There is a little phrase in Paul's Letter to the Galatians that opens a door into a room filled with light: "the hearing of faith" (3:2, 5). These people were worldly, hard to reach, materialistic, probably given to sensuality; they were Gentiles. But Paul's ministry had captured their attention, and their conversion was phenomenal. They gladly suffered persecution for their faith; their heart gratitude to Paul was so great that he says they would gladly have torn out their eyes to give to him if they could (4:14, 15).
What sort of truth-presentation accomplished this wonder? In Galatians 3:1 Paul lets us catch a glimpse of it: the Holy Spirit enabled him to tell the story of the cross so vividly that the people forgot who they were or where they were--they saw Christ portrayed so graphically that He was crucified in their midst.

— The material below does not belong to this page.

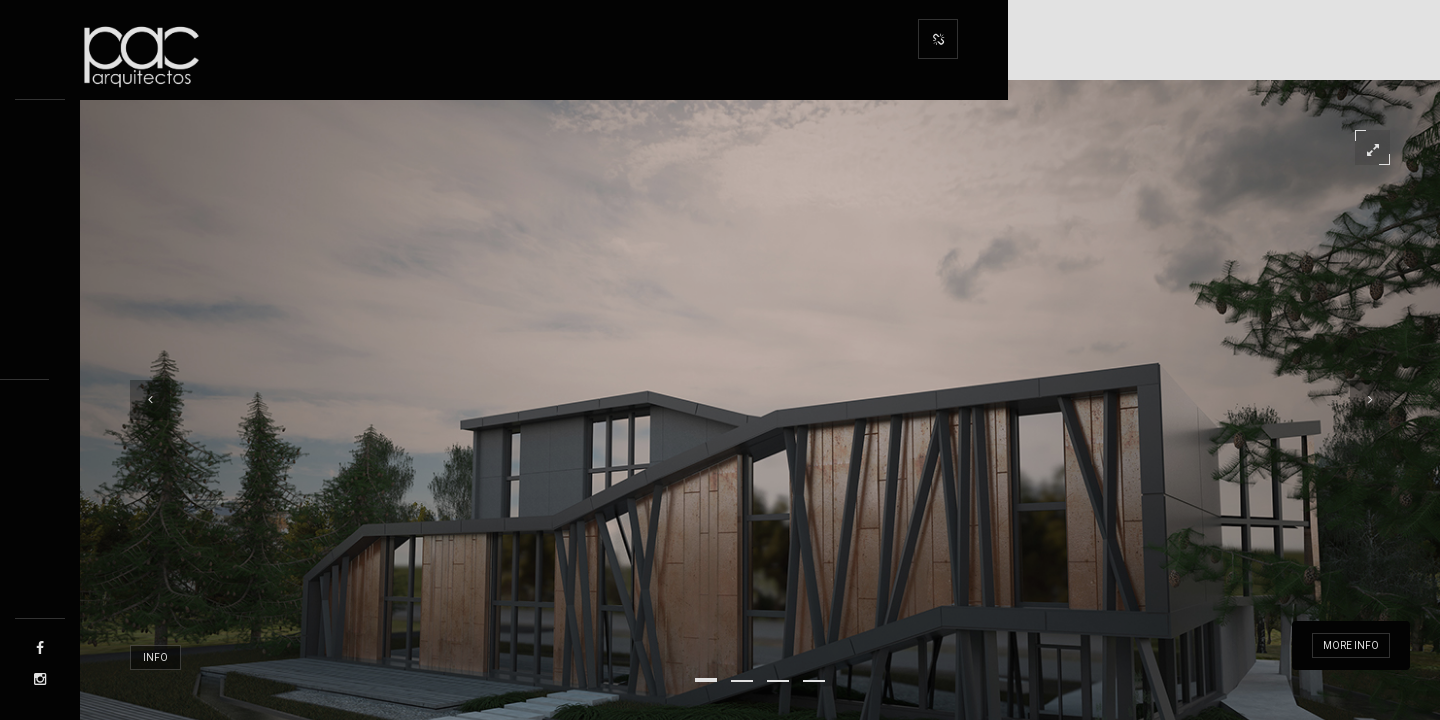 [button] (706, 680)
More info (1351, 645)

Ellet J. Waggoner, one of the 1888 "messengers," had a similar experience. Ron Duffield, in the Foreword to Waggoner's The Everlasting Covenant writes: "At twenty seven years of age, the young physician had an experience that he would later describe as the turning point of his life. As he sat under a campmeeting tent listening to the gospel presented, suddenly a light shone about him, and the tent seemed illumined, as though the sun were shining. He describes the incident thus:
'I saw Christ crucified for me, and to me was revealed for the first time in my life the fact that God loved me, and that Christ gave Himself for me personally. It was all for me.' The light that shone upon him that day from the cross of Christ became the guide in all his Bible study. He resolved that the rest of his life would be devoted to discovering the message of God's love for individual sinners found in the pages of Scripture, and making that message plain to others."

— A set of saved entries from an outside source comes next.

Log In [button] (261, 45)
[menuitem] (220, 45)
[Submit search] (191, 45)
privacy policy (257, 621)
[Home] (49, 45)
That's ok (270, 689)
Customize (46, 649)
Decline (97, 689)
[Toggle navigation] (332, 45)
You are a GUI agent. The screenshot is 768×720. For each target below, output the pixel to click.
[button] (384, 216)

Paul wrote, "If God is for us, who can be against us? He who did not spare His own Son, but delivered Him up for us all, how shall He not with Him also freely give us all things?" (Rom. 8:31, 32). How can we who appreciate such love not also freely give Him all things? Wouldn't such devotion include keeping all of His commandments, including the Lord's true Sabbath, even if the world disregards it? Any vestige of a self-caring truth cancels out faith. For one who accepts God's Good News, obedience that once may have seemed impossible becomes now a joyous principle.
God wins us by learning our language. God became Immanuel, which being interpreted is, God with us. In Christ, God became man, one of us; came close to us; reconciles us to Himself, wins our heart, not with terrifying threats, but as Psalm 18:35 says, "Your gentleness has made me great." Paul says to the Thessalonians, "We were gentle among you" (1 Thess. 2:7). The church on earth is to represent Christ to the world; if we were to understand sinners, we could win more of them. The Good News is that it's our privilege to share the joy of the Lord in winning them!